• [TRY IT]: Check every line of the material below for the string "dagen". State how many lines have it.
--- DATA SUPPLIED Enclosed Below ---
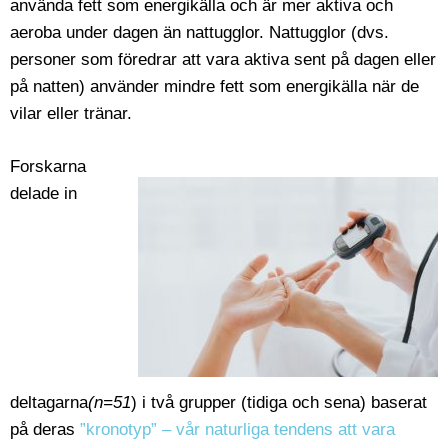
använda fett som energikälla och är mer aktiva och
aeroba under dagen än nattugglor. Nattugglor (dvs.
personer som föredrar att vara aktiva sent på dagen eller
på natten) använder mindre fett som energikälla när de
vilar eller tränar.
Forskarna
delade in
deltagarna
(n=51
) i två grupper (tidiga och sena) baserat
på deras
”kronotyp” – vår naturliga tendens att vara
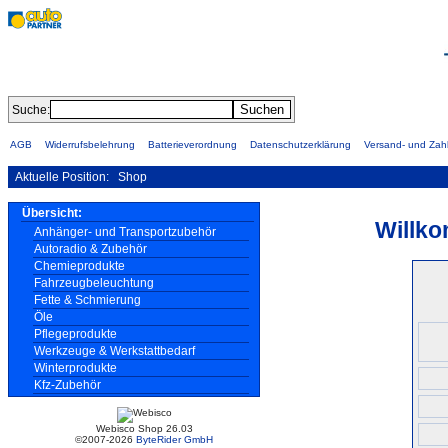
Suche:
AGB
Widerrufsbelehrung
Batterieverordnung
Datenschutzerklärung
Versand- und Za
Aktuelle Position:
Shop
Übersicht:
Willko
Anhänger- und Transportzubehör
Autoradio & Zubehör
Chemieprodukte
Fahrzeugbeleuchtung
Fette & Schmierung
Öle
Pflegeprodukte
Werkzeuge & Werkstattbedarf
Winterprodukte
Kfz-Zubehör
Webisco Shop 26.03
©2007-2026
ByteRider GmbH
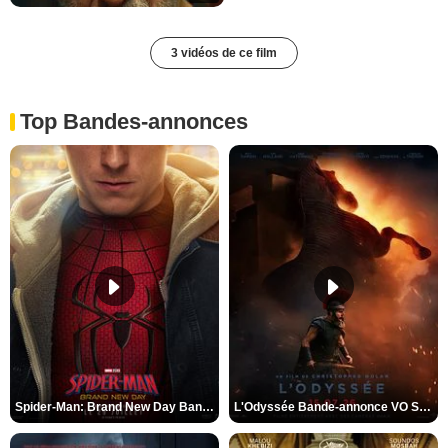
3 vidéos de ce film
Top Bandes-annonces
Spider-Man: Brand New Day Bande-annonce VO STFR
L'Odyssée Bande-annonce VO STFR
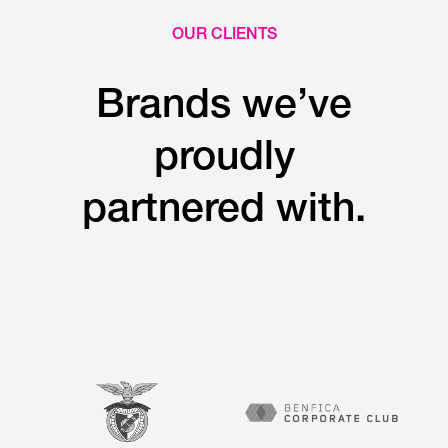
OUR CLIENTS
Brands we’ve
proudly
partnered with.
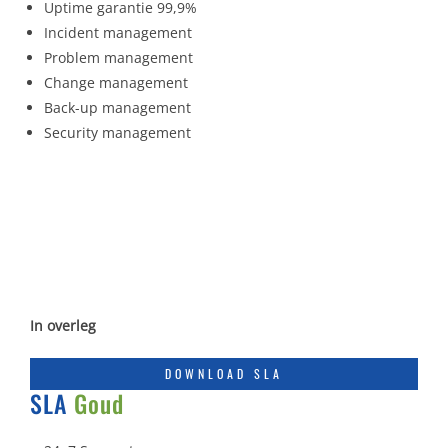
Uptime garantie 99,9%
Incident management
Problem management
Change management
Back-up management
Security management
In overleg
DOWNLOAD SLA
SLA
Goud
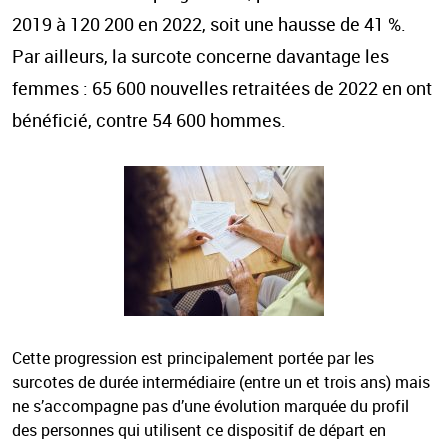
2019 à 120 200 en 2022, soit une hausse de 41 %.
Par ailleurs, la surcote concerne davantage les
femmes : 65 600 nouvelles retraitées de 2022 en ont
bénéficié, contre 54 600 hommes.
Cette progression est principalement portée par les
surcotes de durée intermédiaire (entre un et trois ans) mais
ne s’accompagne pas d’une évolution marquée du profil
des personnes qui utilisent ce dispositif de départ en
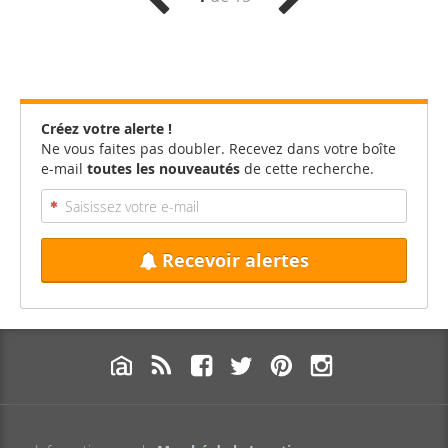
Créez votre alerte !
Ne vous faites pas doubler. Recevez dans votre boîte
e-mail
toutes les nouveautés
de cette recherche.
Recevoir alertes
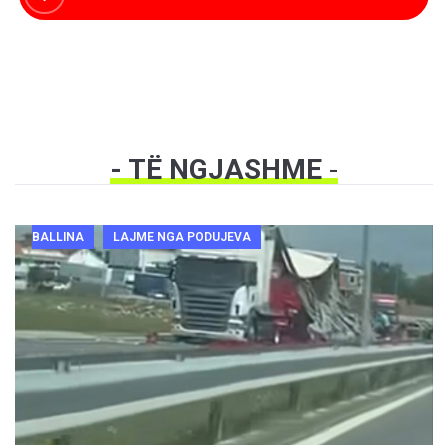
- TË NGJASHME
-
BALLINA
LAJME NGA PODUJEVA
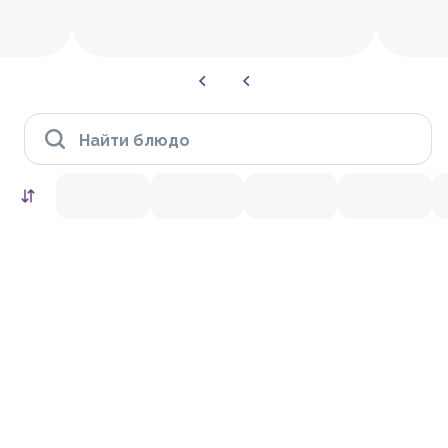
Найти блюдо
HIT
10.0
9.4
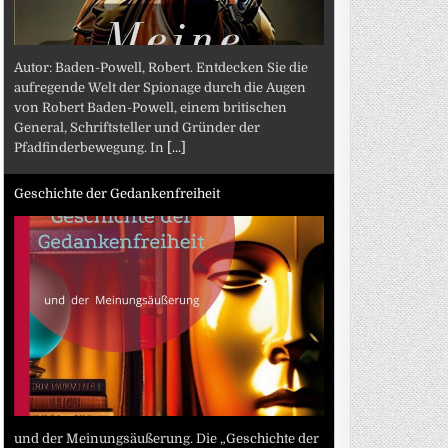
Autor: Baden-Powell, Robert. Entdecken Sie die
aufregende Welt der Spionage durch die Augen
von Robert Baden-Powell, einem britischen
General, Schriftsteller und Gründer der
Pfadfinderbewegung. In
[...]
Geschichte der Gedankenfreiheit
und der Meinungsäußerung. Die „Geschichte der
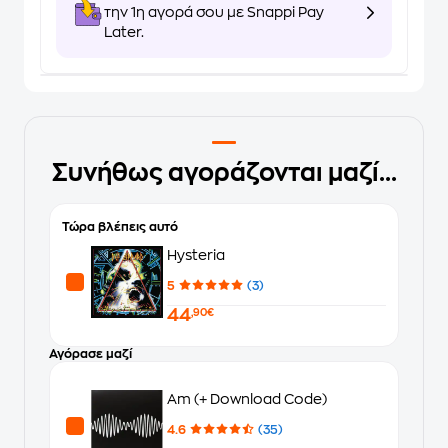
την 1η αγορά σου με Snappi Pay
Later.
Συνήθως αγοράζονται μαζί...
Τώρα βλέπεις αυτό
Hysteria
5
(3)
44
,90€
Αγόρασε μαζί
Am (+ Download Code)
4.6
(35)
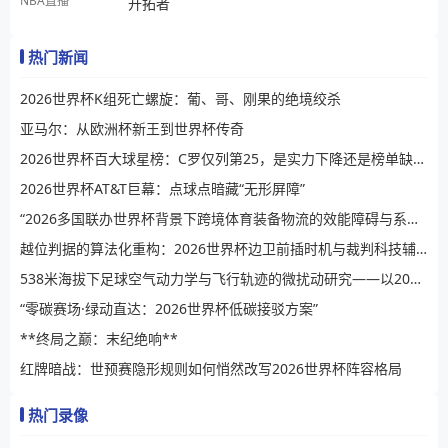
NBA直播
开拓者
热门新闻
2026世界杯K组死亡螺旋：葡、哥、刚果的绝境绞杀
亚马尔：从欧洲杯新王到世界杯传奇
2026世界杯百大球星榜：C罗仅列第25，是实力下降还是榜单缺乏公信力？
2026世界杯AT&T巨幕：点球点暗藏“无形屏障”
“2026多国联办世界杯背景下跨境体育装备物流的效能障碍与系统性提升路径”
越位判据的算法化重构：2026世界杯边卫前插时机与裁判科技辅助决策的演进逻辑
538米海拔下足球空气动力学与飞行轨迹的微扰动研究——以2026世界杯BBVA球场为例
“零碳赛场·绿动直达：2026世界杯低碳接驳方案”
**终局之巅：末纪绝响**
红牌暗战：世预赛隐形规则如何悄然改写2026世界杯阵容格局
热门录像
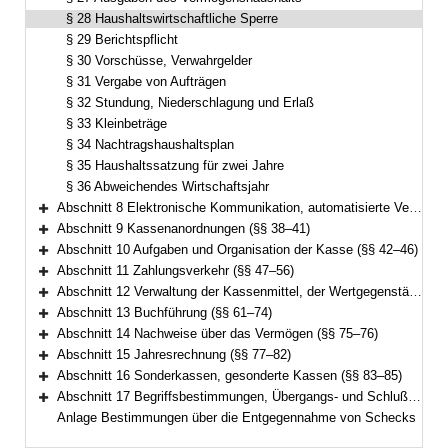
§ 28 Haushaltswirtschaftliche Sperre
§ 29 Berichtspflicht
§ 30 Vorschüsse, Verwahrgelder
§ 31 Vergabe von Aufträgen
§ 32 Stundung, Niederschlagung und Erlaß
§ 33 Kleinbeträge
§ 34 Nachtragshaushaltsplan
§ 35 Haushaltssatzung für zwei Jahre
§ 36 Abweichendes Wirtschaftsjahr
Abschnitt 8 Elektronische Kommunikation, automatisierte Verfahren (§ 37)
Bereich erweitern
Abschnitt 9 Kassenanordnungen (§§ 38–41)
Bereich erweitern
Abschnitt 10 Aufgaben und Organisation der Kasse (§§ 42–46)
Bereich erweitern
Abschnitt 11 Zahlungsverkehr (§§ 47–56)
Bereich erweitern
Abschnitt 12 Verwaltung der Kassenmittel, der Wertgegenstände und anderer Gegenstände (§§ 57–60)
Bereich erweitern
Abschnitt 13 Buchführung (§§ 61–74)
Bereich erweitern
Abschnitt 14 Nachweise über das Vermögen (§§ 75–76)
Bereich erweitern
Abschnitt 15 Jahresrechnung (§§ 77–82)
Bereich erweitern
Abschnitt 16 Sonderkassen, gesonderte Kassen (§§ 83–85)
Bereich erweitern
Abschnitt 17 Begriffsbestimmungen, Übergangs- und Schlußvorschriften (§§ 86–89)
Bereich erweitern
Anlage Bestimmungen über die Entgegennahme von Schecks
--- End of Enclosed DATA SUPPLIED ---
• [RESULT]: 2